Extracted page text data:
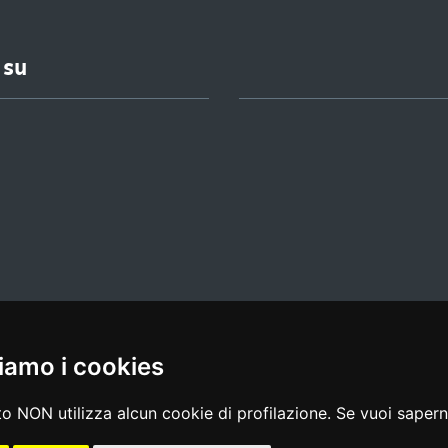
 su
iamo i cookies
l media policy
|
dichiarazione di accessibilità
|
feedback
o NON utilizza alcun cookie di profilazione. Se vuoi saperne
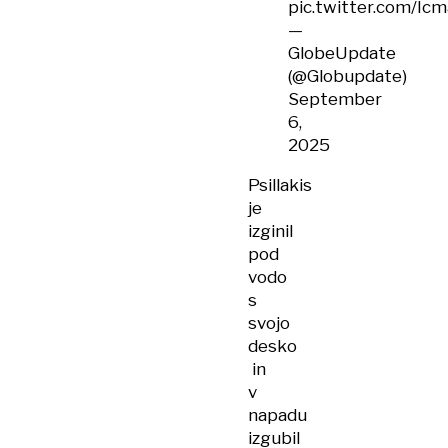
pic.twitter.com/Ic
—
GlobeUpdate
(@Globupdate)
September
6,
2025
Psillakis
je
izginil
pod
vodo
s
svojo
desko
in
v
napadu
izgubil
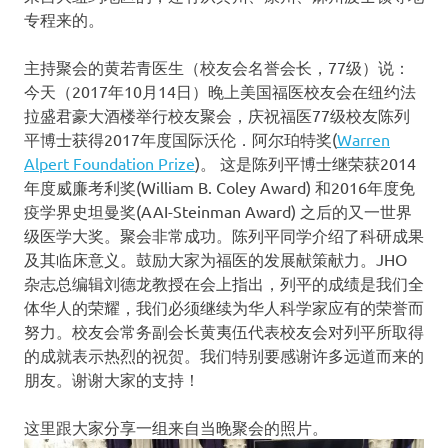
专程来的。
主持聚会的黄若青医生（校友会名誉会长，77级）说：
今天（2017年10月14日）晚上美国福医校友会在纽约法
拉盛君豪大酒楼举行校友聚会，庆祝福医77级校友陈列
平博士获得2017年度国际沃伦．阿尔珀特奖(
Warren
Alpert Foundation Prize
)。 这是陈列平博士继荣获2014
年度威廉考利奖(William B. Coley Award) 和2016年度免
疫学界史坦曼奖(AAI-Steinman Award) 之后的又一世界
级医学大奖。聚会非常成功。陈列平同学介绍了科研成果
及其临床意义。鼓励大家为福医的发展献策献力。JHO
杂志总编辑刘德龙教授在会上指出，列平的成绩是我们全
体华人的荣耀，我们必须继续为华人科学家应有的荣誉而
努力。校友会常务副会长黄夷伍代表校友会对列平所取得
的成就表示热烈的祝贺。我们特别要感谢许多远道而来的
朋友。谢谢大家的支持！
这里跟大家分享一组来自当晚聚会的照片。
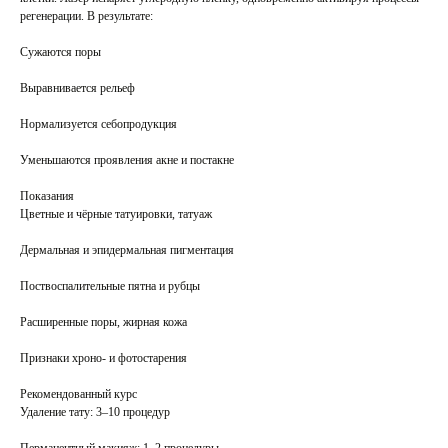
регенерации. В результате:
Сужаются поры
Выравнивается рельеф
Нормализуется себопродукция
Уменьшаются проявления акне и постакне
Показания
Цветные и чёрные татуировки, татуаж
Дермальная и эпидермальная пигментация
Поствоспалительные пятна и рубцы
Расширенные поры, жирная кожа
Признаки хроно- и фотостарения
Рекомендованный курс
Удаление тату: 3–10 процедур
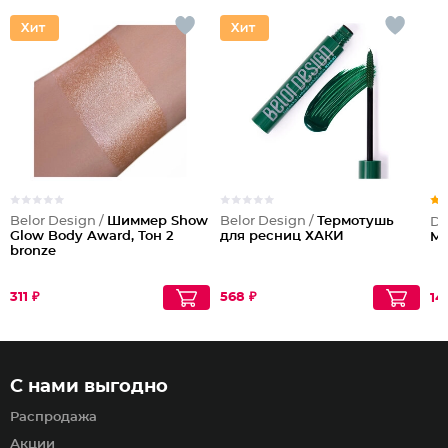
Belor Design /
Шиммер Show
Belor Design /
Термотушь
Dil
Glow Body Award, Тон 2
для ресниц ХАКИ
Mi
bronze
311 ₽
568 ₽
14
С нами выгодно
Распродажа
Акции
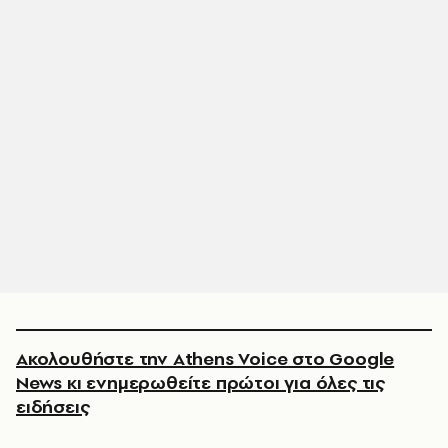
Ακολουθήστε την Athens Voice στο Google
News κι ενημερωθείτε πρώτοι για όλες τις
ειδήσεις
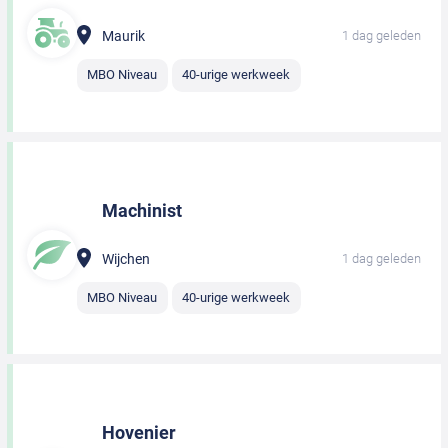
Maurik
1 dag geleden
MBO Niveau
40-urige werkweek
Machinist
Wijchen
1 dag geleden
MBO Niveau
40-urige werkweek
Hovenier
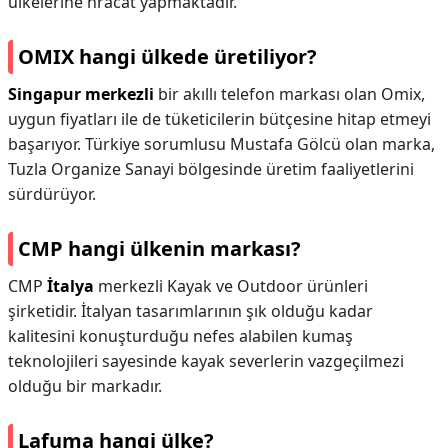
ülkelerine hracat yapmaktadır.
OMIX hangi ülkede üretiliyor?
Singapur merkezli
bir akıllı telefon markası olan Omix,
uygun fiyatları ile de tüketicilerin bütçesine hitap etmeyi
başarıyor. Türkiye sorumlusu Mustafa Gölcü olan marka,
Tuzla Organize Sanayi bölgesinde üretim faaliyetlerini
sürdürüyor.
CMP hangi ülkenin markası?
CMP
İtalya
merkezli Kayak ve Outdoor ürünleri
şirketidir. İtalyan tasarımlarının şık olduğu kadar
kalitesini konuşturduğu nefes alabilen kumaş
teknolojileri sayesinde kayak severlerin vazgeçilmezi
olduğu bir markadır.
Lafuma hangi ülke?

What is required:
Where the line containing "Нормализуется себопродукция" appears, begin copying there and continue exactly through the final line of the records; both end lines belong in the copy, pictures do not.

Answer box:
Нормализуется себопродукция
Уменьшаются проявления акне и постакне
Показания
Цветные и чёрные татуировки, татуаж
Дермальная и эпидермальная пигментация
Поствоспалительные пятна и рубцы
Расширенные поры, жирная кожа
Признаки хроно- и фотостарения
Рекомендованный курс
Удаление тату: 3–10 процедур
Belor Design /
Шиммер Show
Belor Design /
Термотушь
Dil
Glow Body Award, Тон 2
для ресниц ХАКИ
Mi
bronze
311 ₽
568 ₽
14
С нами выгодно
Распродажа
Акции
Ακολουθήστε την Athens Voice στο Google
News κι ενημερωθείτε πρώτοι για όλες τις
ειδήσεις
Maurik
1 dag geleden
MBO Niveau
40-urige werkweek
Machinist
Wijchen
1 dag geleden
MBO Niveau
40-urige werkweek
Hovenier
ülkelerine hracat yapmaktadır.
OMIX hangi ülkede üretiliyor?
Singapur merkezli
bir akıllı telefon markası olan Omix,
uygun fiyatları ile de tüketicilerin bütçesine hitap etmeyi
başarıyor. Türkiye sorumlusu Mustafa Gölcü olan marka,
Tuzla Organize Sanayi bölgesinde üretim faaliyetlerini
sürdürüyor.
CMP hangi ülkenin markası?
CMP
İtalya
merkezli Kayak ve Outdoor ürünleri
şirketidir. İtalyan tasarımlarının şık olduğu kadar
kalitesini konuşturduğu nefes alabilen kumaş
teknolojileri sayesinde kayak severlerin vazgeçilmezi
olduğu bir markadır.
Lafuma hangi ülke?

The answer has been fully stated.